PBMs Under Fire: Are Patients Paying the Price for Higher Prescription Costs?

A new report from the House Committee on Oversight and Accountability reveals that pharmacy-benefit managers (PBMs) are directing patients towards more expensive medications and restricting their pharmacy choices.

The report, highlighted by the Wall Street Journal, stems from a 32-month investigation and prefaces an upcoming hearing featuring executives from the country’s leading PBMs. These entities act as intermediaries for health insurers, negotiating prices with pharmaceutical companies and determining out-of-pocket costs for patients.

The three dominant PBMs in the U.S.—Express Scripts, OptumRx, operated by UnitedHealth Group, and Caremark from CVS Health—control approximately 80% of all prescriptions filled in the country.

According to the committee’s findings, PBMs have developed preferred drug lists that often favor higher-priced brand-name medications instead of cheaper generic alternatives. The report references emails from Cigna officials which advised against using less expensive substitutes for Humira, a treatment for arthritis and autoimmune conditions that previously cost $90,000 annually, even though a biosimilar was available for around half that amount.

Additionally, Express Scripts informed patients that they would incur higher costs by filling prescriptions at local pharmacies compared to obtaining a three-month supply through their affiliated mail-order service. This practice limits patients’ choices in selecting their pharmacies.

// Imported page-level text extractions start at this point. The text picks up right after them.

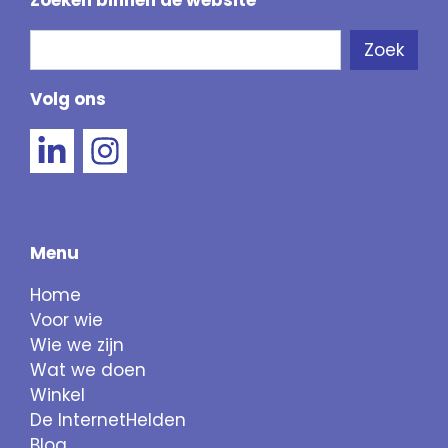
Zoeken binnen de website
Zoeken
Zoek
Als de resultaten voor automatisch aanvullen 
Volg ons
Menu
Home
Voor wie
Wie we zijn
Wat we doen
Winkel
De InternetHelden
Blog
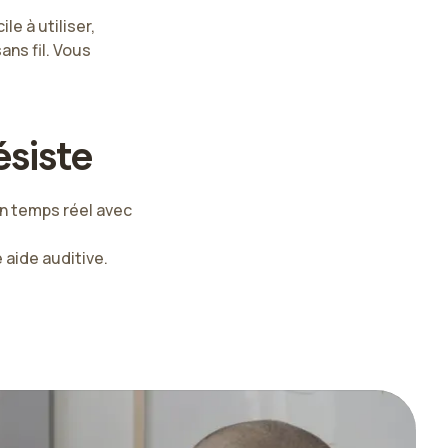
e à utiliser,
ans fil. Vous
ésiste
en temps réel avec
aide auditive.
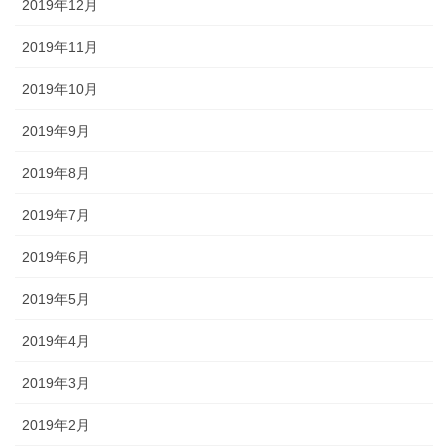
2019年12月
2019年11月
2019年10月
2019年9月
2019年8月
2019年7月
2019年6月
2019年5月
2019年4月
2019年3月
2019年2月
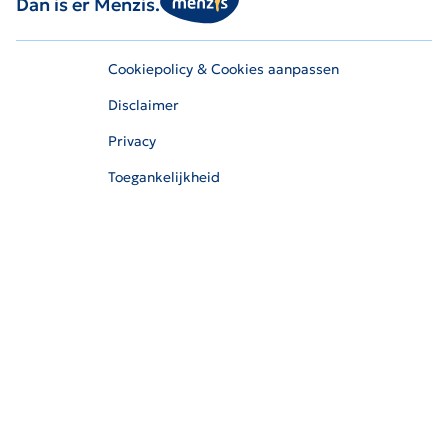
Dan is er Menzis.
Cookiepolicy & Cookies aanpassen
Disclaimer
Privacy
Toegankelijkheid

Earlier this month, the U.S. Federal Trade Commission (FTC) released a similar report, revealing that the top six PBMs control nearly 95% of all prescriptions filled in the U.S. The FTC expressed concern about the considerable power these leading PBMs hold over Americans’ access to affordable medication, suggesting that their practices could create conflicts of interest that disadvantage independent pharmacies and escalate drug prices.

FTC Chair Lina M. Khan emphasized that the findings indicate these intermediaries are significantly overcharging patients for cancer medications, generating additional revenue exceeding $1 billion.